Lots of scoring. It’s been a simple equation this season. When the Nuggets hit the century mark, it’s tough to beat them. So far, Denver is 11-3 when scoring over 100 points, including 6-1 on the road. When they don’t, they’re 0-12.
“For us, 100 is the magic number. When we get to that number, we’re a very effective team,” said Nuggets head coach Michael Malone. “Offensively, when we share the ball, good things happen. If you defend, if you make open shots, and if you don’t beat yourself, you’re going to be a good basketball team.”
Faster pace. Since arriving in Denver, Malone has preached the importance of pace. Part of the Nuggets’ recent scoring surge has been because Denver is pushing the ball up the court. They outscored the running-and-gunning Houston Rockets 24-17 in fast break points in Monday’s 114-108 win inside the Pepsi Center, but still trail their opponents 362-336 in fast break points on the season.
“If you defend and you rebound, the reward is that you can get out and run,” Malone said. “We’re doing a good job lately of throwing the ball ahead instead of walking the ball up every time. The ball travels much quicker in the air than it does on the ground. We have to continue to work on that throw-ahead attack. Guys, get out and run and we’ll reward you for running. I just like when we defend, we rebound, and we run. That’s who we need to be.”
“For us, pace starts when we get stops. Our offense is predicated off of our defense,” guard Gary Harris added. “As guards, we have to run and get to the corners and give whoever is pushing it up the court lanes to work.”

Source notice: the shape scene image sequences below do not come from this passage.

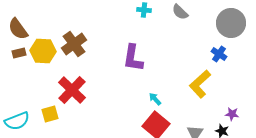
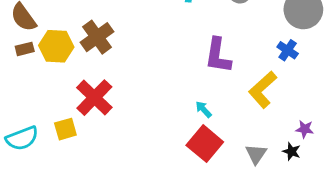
purple L-shape: (133, 58) -> (218, 55), moved

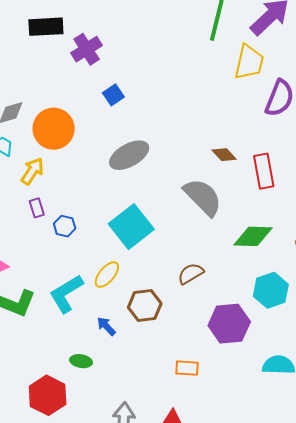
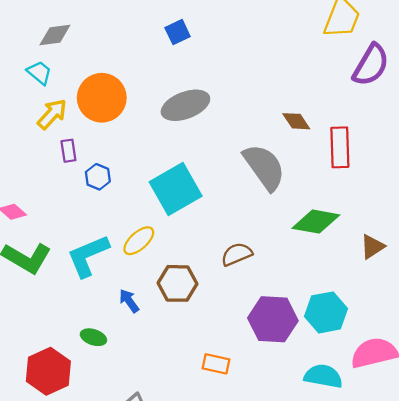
orange circle: (54, 129) -> (102, 98), moved
yellow arrow: (32, 171) -> (52, 114), moved
cyan hexagon: (271, 290) -> (326, 312), moved

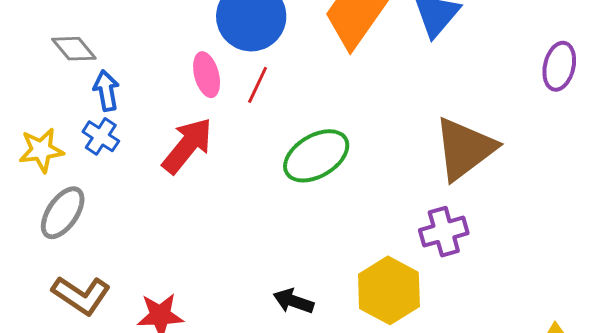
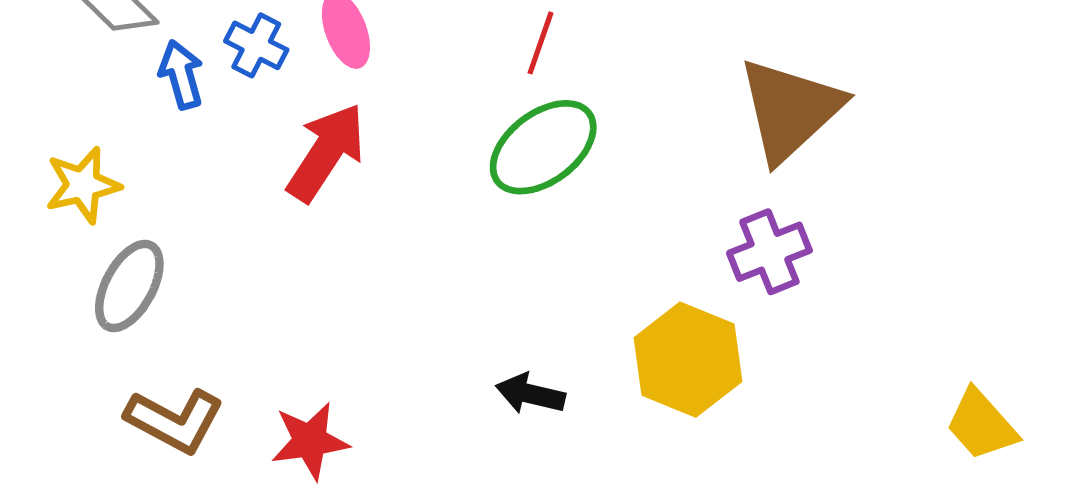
red line: (258, 85) -> (540, 43), moved
blue cross: (101, 136) -> (256, 45), moved

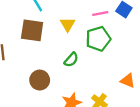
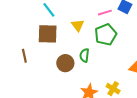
green semicircle: (71, 60) -> (84, 55), turned 152
brown circle: (40, 80) -> (65, 63), moved

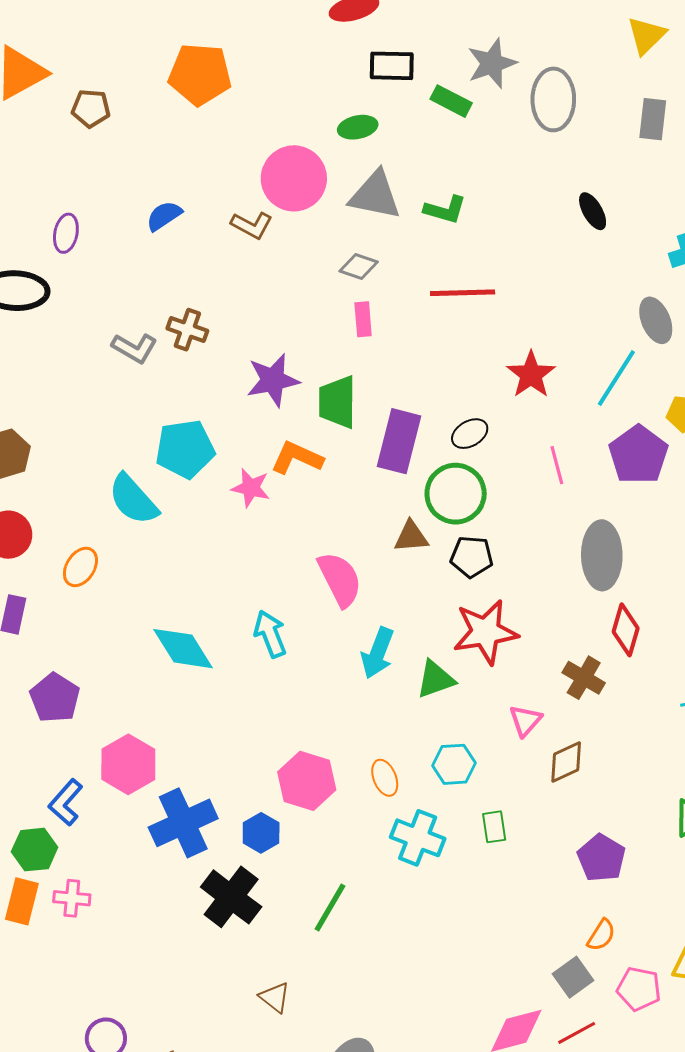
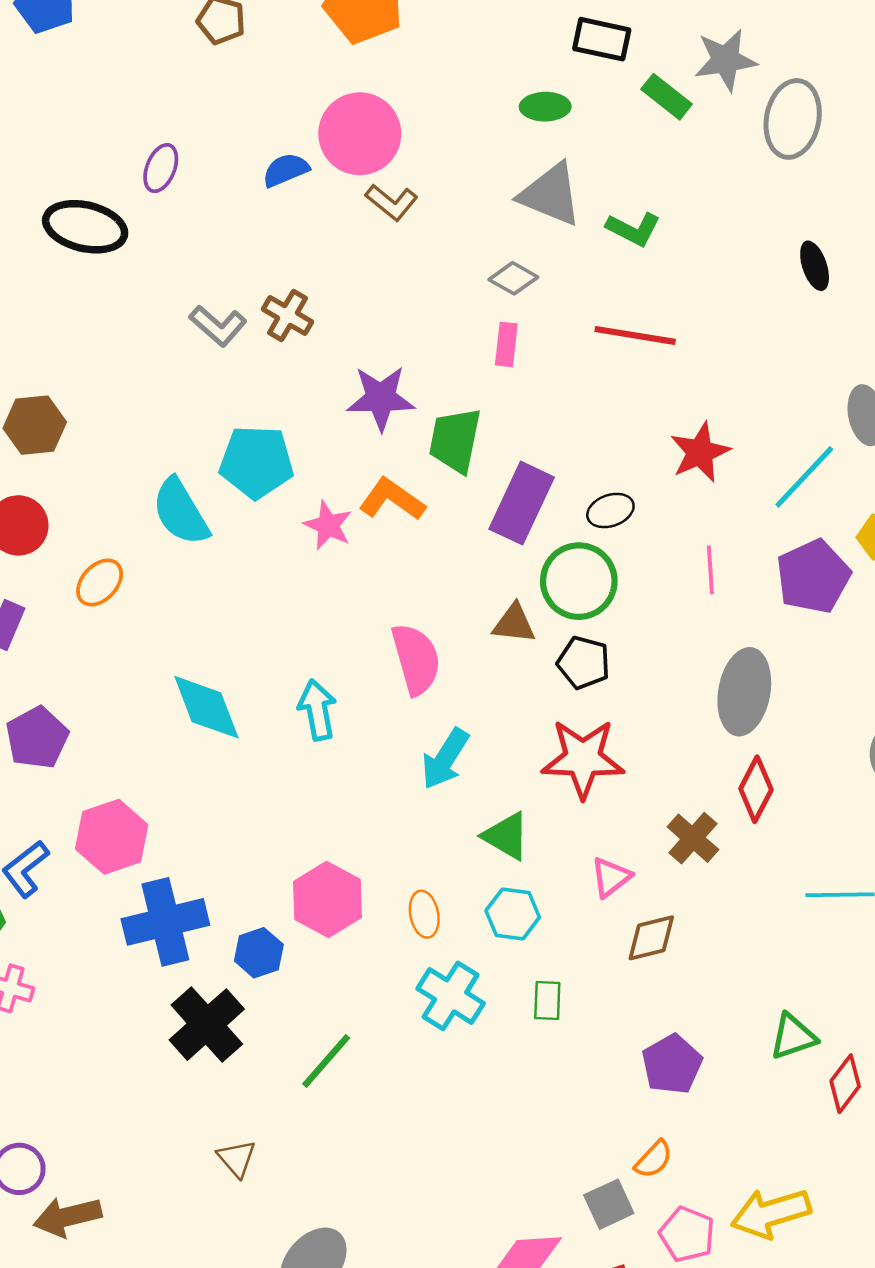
pink circle: (294, 178) -> (360, 134), moved
green triangle: (435, 679) -> (506, 836), moved, turned 39

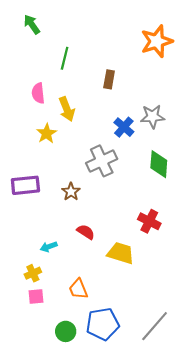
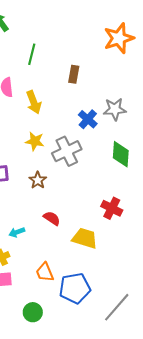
yellow star: (47, 133) -> (35, 141), moved, turned -30
blue pentagon: (103, 324) -> (75, 288), moved

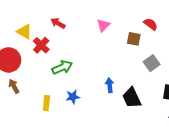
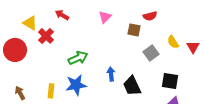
red semicircle: (151, 24) -> (150, 16), turned 128
green arrow: (62, 67) -> (78, 58), moved
brown arrow: (14, 86) -> (20, 93), moved
blue star: (73, 97) -> (76, 85), size x1.5

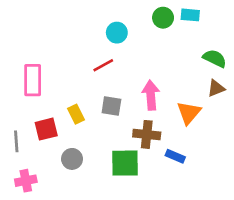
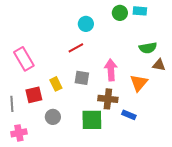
green semicircle: (215, 58) -> (148, 48), moved, turned 144
pink rectangle: (33, 80) -> (24, 59), turned -30
brown triangle: (216, 88) -> (159, 65), turned 32

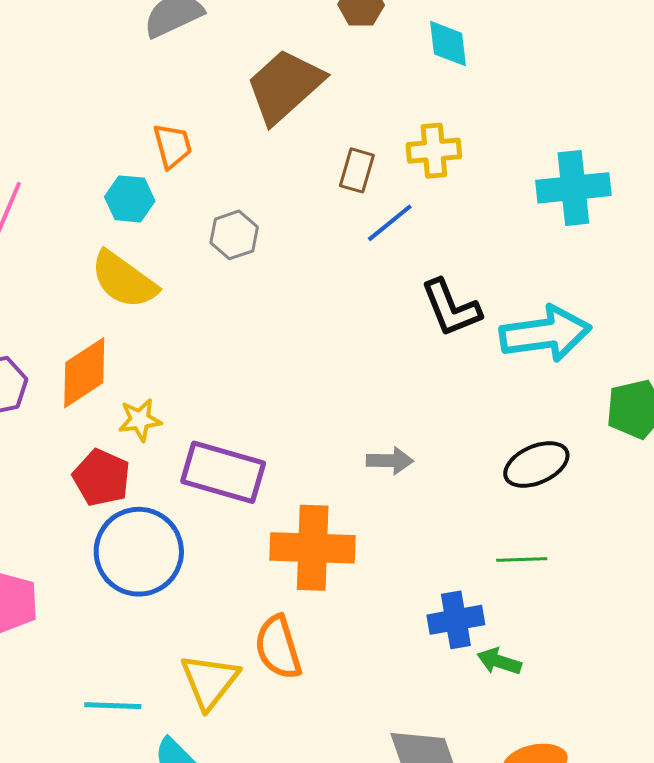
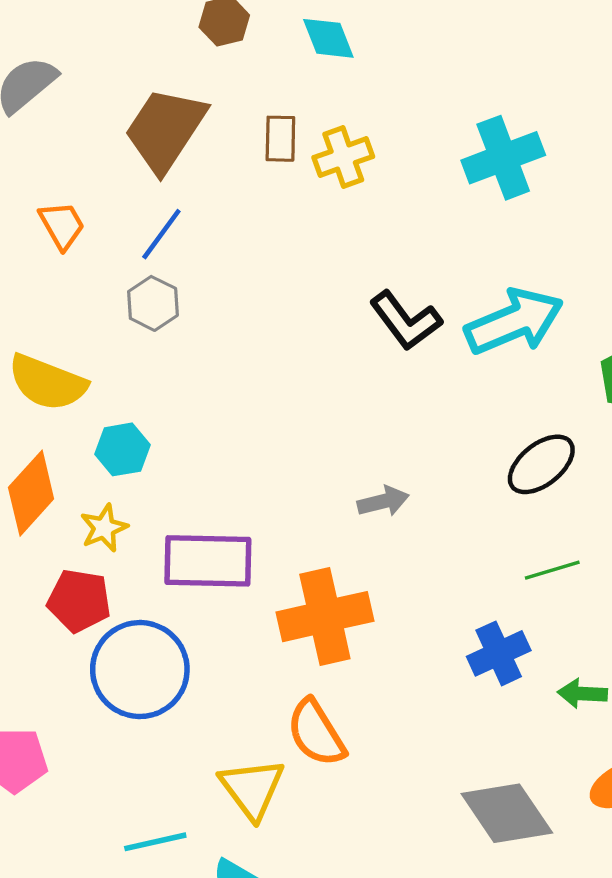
brown rectangle: (357, 170) -> (280, 139), moved
cyan hexagon: (130, 199) -> (122, 449), moved
blue line: (390, 223) -> (161, 234), moved
green arrow: (499, 661) -> (582, 694), moved

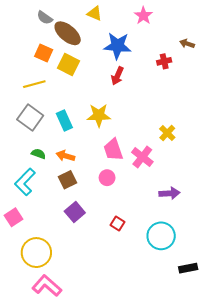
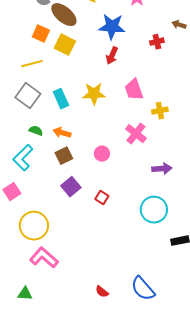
yellow cross: (167, 133) -> (160, 111), turned 35
pink trapezoid: (113, 150) -> (134, 90), moved
red square: (117, 223) -> (102, 198), moved

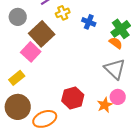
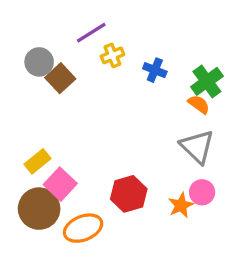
brown square: (42, 34) -> (60, 78), moved, size x0.7
pink square: (31, 52) -> (60, 184), moved

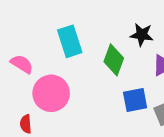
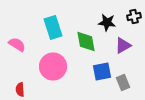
green diamond: (114, 60) -> (86, 41), turned -30
pink circle: (51, 93) -> (53, 66), moved

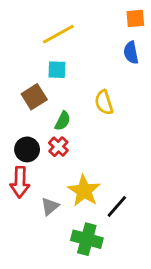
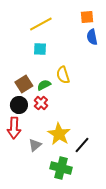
orange square: (135, 18) -> (87, 17), moved
brown square: (34, 97) -> (24, 84), moved
yellow semicircle: (104, 102) -> (63, 75), moved
green semicircle: (63, 121) -> (44, 85), turned -144

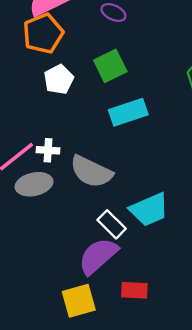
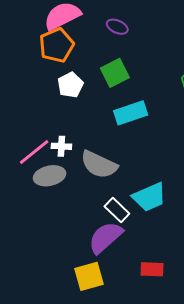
red rectangle: (134, 290) -> (152, 269), moved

Still, for Malone, it’s not only about fast-break points but also about pace even in half-court sets. Moving the ball quickly and not waiting until the final seconds of the shot clock and settling for a bad shot are keys that Malone preaches. The coach said it was one of Denver’s downfalls in Friday’s 97-88 loss at the Utah Jazz.
“When you hold the ball, you no longer create an advantage for your teammate,” Malone said.
Sharing the ball. Much like scoring more than 100 points is a key for the Nuggets, so is racking up the number of assists. When Denver has 25 or more assists in a game, they’re 8-2. When they fall below that number, they’re 3-13.
Some national recognition. Denver’s surprising start through 26 games has largely gone unnoticed outside the Rockies … and, even though it has locals scratching their heads, that’s OK for Malone. Murmurs of Will Barton being in early contention for the Sixth Man of the Year Award (thanks to averaging 14.7 points and 5.3 rebounds per game off the bench) are fine, but Malone wants a no-distraction zone for this players.
“All we harp on is, ‘Fellas, nobody is talking about us. That’s great.’ We’re just worrying about ourselves. We don’t want distractions. Our goal every day is to get better. By no means have we arrived. We have a lot of things we need to continue to get better at. We will, as long as we keep working hard and stay focused. We start worrying about the playoffs or Sixth Man of the Year, those are all distractions and they take your eye off the goal. Get better every day. Stay together. If we do that, good things will happen for all of us.”